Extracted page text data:
/---

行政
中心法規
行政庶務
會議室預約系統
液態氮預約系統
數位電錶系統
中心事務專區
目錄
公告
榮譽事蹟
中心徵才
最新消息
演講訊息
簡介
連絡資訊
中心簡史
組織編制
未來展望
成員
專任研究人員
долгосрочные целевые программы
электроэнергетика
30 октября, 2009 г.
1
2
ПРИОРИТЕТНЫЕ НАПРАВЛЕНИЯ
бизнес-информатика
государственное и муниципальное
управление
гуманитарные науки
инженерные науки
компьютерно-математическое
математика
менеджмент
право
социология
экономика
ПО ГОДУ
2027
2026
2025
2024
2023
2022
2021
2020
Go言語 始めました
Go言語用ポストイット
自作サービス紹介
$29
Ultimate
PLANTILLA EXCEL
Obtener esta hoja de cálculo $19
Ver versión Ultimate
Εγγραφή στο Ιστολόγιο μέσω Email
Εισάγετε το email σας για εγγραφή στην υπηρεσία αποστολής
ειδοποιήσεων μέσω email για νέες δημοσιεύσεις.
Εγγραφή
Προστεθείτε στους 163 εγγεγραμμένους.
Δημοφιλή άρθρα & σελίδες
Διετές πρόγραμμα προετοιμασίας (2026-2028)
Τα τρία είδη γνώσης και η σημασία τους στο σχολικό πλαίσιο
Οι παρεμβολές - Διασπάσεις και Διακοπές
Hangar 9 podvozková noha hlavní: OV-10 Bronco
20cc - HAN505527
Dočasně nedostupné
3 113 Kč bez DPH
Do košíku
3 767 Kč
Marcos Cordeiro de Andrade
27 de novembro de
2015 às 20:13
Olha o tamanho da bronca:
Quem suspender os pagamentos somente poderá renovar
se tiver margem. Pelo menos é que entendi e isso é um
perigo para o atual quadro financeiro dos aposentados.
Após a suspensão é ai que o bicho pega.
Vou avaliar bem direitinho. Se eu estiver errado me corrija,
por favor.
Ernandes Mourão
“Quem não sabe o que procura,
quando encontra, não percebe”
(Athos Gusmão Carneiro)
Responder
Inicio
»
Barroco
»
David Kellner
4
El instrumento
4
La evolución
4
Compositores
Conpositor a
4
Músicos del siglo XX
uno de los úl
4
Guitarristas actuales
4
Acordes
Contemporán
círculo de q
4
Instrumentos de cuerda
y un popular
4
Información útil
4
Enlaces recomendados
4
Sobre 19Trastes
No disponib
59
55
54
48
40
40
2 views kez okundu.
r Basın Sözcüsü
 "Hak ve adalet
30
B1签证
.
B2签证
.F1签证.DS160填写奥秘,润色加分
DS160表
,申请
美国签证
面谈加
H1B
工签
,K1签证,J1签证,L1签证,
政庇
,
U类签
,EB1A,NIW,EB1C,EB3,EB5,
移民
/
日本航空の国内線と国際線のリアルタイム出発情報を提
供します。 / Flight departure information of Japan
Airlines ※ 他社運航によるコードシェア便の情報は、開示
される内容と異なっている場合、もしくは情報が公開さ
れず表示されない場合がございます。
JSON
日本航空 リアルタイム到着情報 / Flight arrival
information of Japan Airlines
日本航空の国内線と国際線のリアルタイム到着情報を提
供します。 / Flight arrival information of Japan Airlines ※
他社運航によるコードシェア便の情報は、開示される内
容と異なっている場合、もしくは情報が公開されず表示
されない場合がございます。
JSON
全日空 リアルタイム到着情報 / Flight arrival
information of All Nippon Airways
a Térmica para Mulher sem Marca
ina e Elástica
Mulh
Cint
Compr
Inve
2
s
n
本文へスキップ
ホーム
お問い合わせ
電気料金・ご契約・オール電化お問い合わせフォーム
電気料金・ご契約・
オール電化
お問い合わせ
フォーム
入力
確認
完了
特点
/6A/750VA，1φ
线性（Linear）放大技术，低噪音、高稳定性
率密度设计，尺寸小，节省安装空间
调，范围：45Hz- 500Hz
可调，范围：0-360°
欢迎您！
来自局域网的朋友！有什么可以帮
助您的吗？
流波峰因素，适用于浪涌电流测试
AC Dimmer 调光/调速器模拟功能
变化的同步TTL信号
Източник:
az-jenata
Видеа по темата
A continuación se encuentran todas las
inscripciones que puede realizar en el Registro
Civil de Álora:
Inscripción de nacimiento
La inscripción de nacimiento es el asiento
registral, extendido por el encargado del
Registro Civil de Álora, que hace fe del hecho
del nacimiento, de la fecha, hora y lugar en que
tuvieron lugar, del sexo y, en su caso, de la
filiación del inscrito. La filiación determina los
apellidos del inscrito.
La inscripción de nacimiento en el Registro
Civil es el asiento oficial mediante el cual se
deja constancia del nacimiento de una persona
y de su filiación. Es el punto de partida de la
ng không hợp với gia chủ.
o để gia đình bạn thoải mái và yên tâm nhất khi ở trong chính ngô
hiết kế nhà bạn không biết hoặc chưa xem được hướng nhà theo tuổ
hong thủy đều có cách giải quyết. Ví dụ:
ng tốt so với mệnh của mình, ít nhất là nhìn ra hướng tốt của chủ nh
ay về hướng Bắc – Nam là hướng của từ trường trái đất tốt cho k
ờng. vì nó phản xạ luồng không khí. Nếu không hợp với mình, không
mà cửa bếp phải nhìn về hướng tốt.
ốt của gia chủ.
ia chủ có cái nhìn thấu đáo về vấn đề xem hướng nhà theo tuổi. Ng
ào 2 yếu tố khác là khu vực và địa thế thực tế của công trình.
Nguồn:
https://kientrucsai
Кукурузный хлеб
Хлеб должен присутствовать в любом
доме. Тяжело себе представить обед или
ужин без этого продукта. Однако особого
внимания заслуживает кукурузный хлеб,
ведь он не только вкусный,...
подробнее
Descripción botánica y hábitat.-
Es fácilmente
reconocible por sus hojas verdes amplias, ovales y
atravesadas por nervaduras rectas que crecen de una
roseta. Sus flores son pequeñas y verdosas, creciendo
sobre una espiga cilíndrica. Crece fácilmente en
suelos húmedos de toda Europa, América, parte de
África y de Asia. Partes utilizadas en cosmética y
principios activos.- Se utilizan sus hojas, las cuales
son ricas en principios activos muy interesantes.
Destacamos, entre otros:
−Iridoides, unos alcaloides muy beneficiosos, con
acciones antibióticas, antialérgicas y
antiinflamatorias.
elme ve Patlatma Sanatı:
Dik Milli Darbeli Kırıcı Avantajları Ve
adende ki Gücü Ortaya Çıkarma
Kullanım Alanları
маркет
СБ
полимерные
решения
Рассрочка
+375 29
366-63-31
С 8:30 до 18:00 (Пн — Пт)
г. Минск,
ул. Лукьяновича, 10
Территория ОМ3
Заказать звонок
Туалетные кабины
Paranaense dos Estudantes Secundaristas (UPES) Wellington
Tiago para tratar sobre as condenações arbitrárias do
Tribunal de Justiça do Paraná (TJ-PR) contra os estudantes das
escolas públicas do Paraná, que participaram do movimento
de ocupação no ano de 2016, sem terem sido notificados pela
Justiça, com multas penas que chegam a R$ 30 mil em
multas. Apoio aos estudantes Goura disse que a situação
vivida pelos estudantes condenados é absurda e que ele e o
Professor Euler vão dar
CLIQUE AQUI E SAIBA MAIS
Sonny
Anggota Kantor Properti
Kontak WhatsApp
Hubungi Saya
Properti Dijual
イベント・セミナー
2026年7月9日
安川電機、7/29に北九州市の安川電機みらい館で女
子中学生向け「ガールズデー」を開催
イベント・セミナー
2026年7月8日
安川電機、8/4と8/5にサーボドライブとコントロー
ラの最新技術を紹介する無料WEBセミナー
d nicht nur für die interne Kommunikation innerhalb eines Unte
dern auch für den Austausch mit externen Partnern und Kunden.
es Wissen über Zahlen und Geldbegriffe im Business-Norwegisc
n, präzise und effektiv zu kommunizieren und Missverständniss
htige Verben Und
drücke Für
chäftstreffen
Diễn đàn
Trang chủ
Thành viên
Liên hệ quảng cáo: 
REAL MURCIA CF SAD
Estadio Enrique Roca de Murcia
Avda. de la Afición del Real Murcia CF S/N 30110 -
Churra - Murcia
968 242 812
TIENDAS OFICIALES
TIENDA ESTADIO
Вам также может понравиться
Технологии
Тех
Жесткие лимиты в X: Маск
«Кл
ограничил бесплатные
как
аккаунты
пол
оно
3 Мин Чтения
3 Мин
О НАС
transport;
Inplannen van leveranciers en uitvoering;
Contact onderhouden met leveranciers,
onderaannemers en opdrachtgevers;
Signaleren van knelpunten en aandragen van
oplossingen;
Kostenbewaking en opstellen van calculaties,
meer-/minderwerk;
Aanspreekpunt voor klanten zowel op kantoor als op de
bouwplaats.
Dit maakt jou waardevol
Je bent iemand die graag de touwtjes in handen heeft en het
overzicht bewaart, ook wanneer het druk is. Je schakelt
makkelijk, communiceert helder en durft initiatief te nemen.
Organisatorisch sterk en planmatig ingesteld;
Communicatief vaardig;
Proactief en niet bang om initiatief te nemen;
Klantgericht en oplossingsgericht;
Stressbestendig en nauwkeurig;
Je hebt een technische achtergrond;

\---

_What is required:_ Look over the entries above and count the lines where the word "науки" appears, then report only that count.

_Your response:_ 2